*** Supplied records Section Begins ***

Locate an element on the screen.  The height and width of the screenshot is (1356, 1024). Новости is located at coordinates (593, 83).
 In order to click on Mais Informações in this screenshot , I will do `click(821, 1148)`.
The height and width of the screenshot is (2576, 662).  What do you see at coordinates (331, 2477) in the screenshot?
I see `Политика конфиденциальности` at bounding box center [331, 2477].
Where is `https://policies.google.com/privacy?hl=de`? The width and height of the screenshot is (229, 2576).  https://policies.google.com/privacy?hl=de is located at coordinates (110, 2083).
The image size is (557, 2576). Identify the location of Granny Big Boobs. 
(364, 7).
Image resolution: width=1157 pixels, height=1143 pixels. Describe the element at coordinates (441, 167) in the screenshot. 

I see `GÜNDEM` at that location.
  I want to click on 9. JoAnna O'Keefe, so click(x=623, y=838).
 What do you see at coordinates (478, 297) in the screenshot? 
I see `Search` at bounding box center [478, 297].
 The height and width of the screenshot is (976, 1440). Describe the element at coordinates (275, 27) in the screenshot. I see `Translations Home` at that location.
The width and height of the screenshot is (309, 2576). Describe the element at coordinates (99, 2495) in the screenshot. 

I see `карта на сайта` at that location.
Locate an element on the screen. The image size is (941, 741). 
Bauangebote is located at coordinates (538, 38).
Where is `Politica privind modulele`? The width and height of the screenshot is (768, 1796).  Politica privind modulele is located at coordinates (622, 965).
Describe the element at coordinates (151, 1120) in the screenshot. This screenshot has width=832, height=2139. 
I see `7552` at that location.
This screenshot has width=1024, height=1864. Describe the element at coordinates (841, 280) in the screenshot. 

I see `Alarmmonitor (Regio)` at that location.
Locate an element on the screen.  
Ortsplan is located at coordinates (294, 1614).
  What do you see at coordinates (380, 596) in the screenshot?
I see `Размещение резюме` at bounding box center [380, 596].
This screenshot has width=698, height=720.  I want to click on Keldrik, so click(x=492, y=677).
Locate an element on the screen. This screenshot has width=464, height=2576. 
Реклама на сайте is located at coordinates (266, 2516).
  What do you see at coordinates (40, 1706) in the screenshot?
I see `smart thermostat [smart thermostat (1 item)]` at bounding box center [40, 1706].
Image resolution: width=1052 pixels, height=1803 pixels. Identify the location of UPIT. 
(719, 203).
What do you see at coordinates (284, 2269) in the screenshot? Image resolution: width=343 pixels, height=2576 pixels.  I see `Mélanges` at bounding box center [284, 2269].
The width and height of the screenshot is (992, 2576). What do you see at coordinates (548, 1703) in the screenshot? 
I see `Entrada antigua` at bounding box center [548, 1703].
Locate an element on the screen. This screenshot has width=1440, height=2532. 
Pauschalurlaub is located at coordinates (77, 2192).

*** Supplied records Section Ends ***

To do: Please set down the whole listing above without altering a single line.

The completed task:
Locate an element on the screen.  The height and width of the screenshot is (1356, 1024). Новости is located at coordinates (593, 83).
 In order to click on Mais Informações in this screenshot , I will do `click(821, 1148)`.
The height and width of the screenshot is (2576, 662).  What do you see at coordinates (331, 2477) in the screenshot?
I see `Политика конфиденциальности` at bounding box center [331, 2477].
Where is `https://policies.google.com/privacy?hl=de`? The width and height of the screenshot is (229, 2576).  https://policies.google.com/privacy?hl=de is located at coordinates (110, 2083).
The image size is (557, 2576). Identify the location of Granny Big Boobs. 
(364, 7).
Image resolution: width=1157 pixels, height=1143 pixels. Describe the element at coordinates (441, 167) in the screenshot. 

I see `GÜNDEM` at that location.
  I want to click on 9. JoAnna O'Keefe, so click(x=623, y=838).
 What do you see at coordinates (478, 297) in the screenshot? 
I see `Search` at bounding box center [478, 297].
 The height and width of the screenshot is (976, 1440). Describe the element at coordinates (275, 27) in the screenshot. I see `Translations Home` at that location.
The width and height of the screenshot is (309, 2576). Describe the element at coordinates (99, 2495) in the screenshot. 

I see `карта на сайта` at that location.
Locate an element on the screen. The image size is (941, 741). 
Bauangebote is located at coordinates (538, 38).
Where is `Politica privind modulele`? The width and height of the screenshot is (768, 1796).  Politica privind modulele is located at coordinates (622, 965).
Describe the element at coordinates (151, 1120) in the screenshot. This screenshot has width=832, height=2139. 
I see `7552` at that location.
This screenshot has width=1024, height=1864. Describe the element at coordinates (841, 280) in the screenshot. 

I see `Alarmmonitor (Regio)` at that location.
Locate an element on the screen.  
Ortsplan is located at coordinates (294, 1614).
  What do you see at coordinates (380, 596) in the screenshot?
I see `Размещение резюме` at bounding box center [380, 596].
This screenshot has width=698, height=720.  I want to click on Keldrik, so click(x=492, y=677).
Locate an element on the screen. This screenshot has width=464, height=2576. 
Реклама на сайте is located at coordinates (266, 2516).
  What do you see at coordinates (40, 1706) in the screenshot?
I see `smart thermostat [smart thermostat (1 item)]` at bounding box center [40, 1706].
Image resolution: width=1052 pixels, height=1803 pixels. Identify the location of UPIT. 
(719, 203).
What do you see at coordinates (284, 2269) in the screenshot? Image resolution: width=343 pixels, height=2576 pixels.  I see `Mélanges` at bounding box center [284, 2269].
The width and height of the screenshot is (992, 2576). What do you see at coordinates (548, 1703) in the screenshot? 
I see `Entrada antigua` at bounding box center [548, 1703].
Locate an element on the screen. This screenshot has width=1440, height=2532. 
Pauschalurlaub is located at coordinates (77, 2192).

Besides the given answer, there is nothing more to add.